What is required
Below are some entries. Copy each line that holds the string "Центр".

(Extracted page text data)

----------

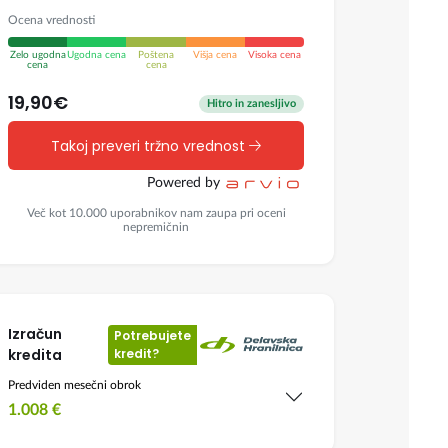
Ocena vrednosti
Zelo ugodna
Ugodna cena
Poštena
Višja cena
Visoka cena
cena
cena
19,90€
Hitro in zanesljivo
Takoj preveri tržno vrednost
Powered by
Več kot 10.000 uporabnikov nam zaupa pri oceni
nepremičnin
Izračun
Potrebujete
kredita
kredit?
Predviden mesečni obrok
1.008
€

----------

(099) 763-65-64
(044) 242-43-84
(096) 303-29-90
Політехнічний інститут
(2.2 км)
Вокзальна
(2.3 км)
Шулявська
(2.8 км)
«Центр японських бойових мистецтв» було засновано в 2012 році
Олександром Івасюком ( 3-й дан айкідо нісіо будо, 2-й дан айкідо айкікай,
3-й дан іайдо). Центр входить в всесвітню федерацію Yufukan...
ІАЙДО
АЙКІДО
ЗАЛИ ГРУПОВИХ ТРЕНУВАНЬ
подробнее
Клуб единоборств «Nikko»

----------

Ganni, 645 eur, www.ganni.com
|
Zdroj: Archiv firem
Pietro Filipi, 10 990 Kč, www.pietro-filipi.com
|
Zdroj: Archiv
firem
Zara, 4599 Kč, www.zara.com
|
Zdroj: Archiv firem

----------

Task result
«Центр японських бойових мистецтв» було засновано в 2012 році
3-й дан іайдо). Центр входить в всесвітню федерацію Yufukan...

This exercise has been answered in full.